Отступать я не стал, и меня отвели обратно в камеру. Днём, когда охранник отпер дверь и махнул мне выходить, у меня было чувство, что это, возможно, моя последняя прогулка.
Но привели меня в комнату для допросов побольше. Там были Руденко и ещё несколько человек. У переводчика в руках была «Нью-Йорк таймс» за воскресенье 8 мая — всего двухдневной давности. Он зачитал из речи, будто бы произнесённой Хрущёвым: «У нас есть части самолёта, есть и лётчик, который жив-здоров. Лётчик в Москве, и части самолёта тоже».
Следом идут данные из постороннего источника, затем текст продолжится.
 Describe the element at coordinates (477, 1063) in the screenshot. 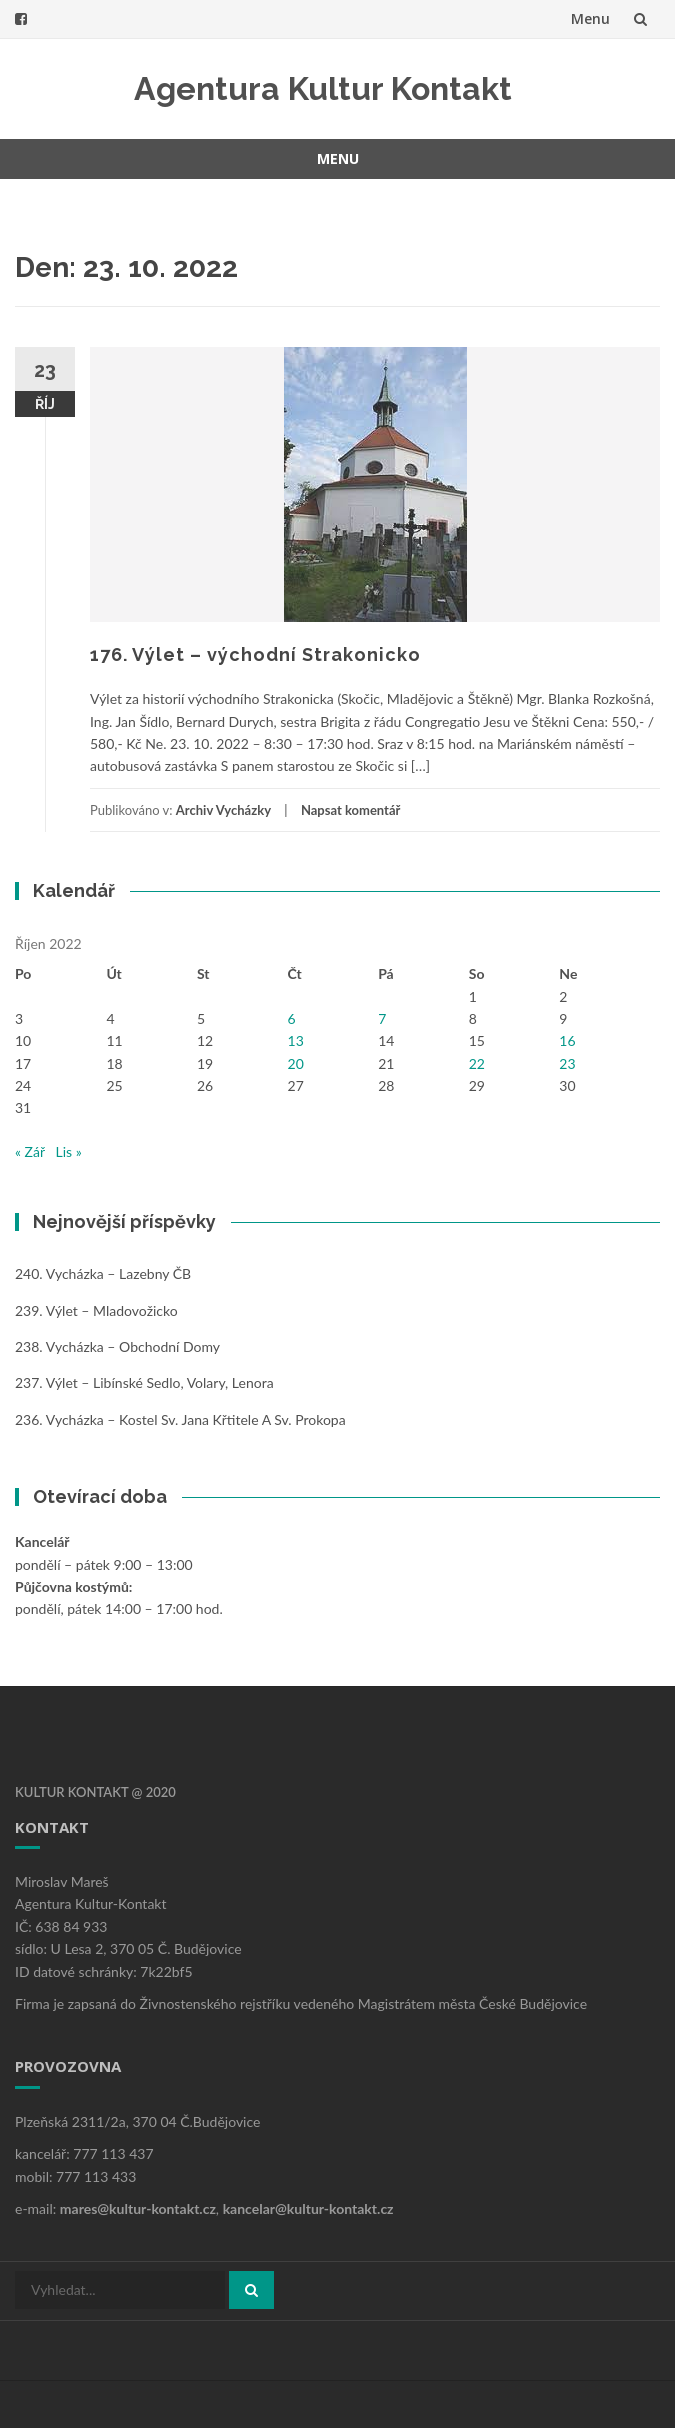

— Можно взглянуть на газету? — спросил я.
— Не положено.
— Вы могли всё это выдумать. Или отпечатать эту газету прямо здесь, в Москве.
Тогда они принесли другие американские газеты и стали цитировать интервью с откликами моей жены и обоих родителей на эту новость. Жену, писали газеты, отправили самолётом обратно в Милледжвилл, штат Джорджия, где жила её мать. Слова матери и отца были до того им свойственны, что усомниться в их подлинности я не мог. «Я собираюсь обратиться к господину Хрущёву лично, — говорил отец, — чтобы он был справедлив к моему мальчику. Как один старый шахтёр к другому — уверен, он меня выслушает».
Я не сдержался. Меня прорвало, и я заплакал.
Мои дознаватели не знали, как это понимать. Но облегчения, которое испытывал я, они не испытывали.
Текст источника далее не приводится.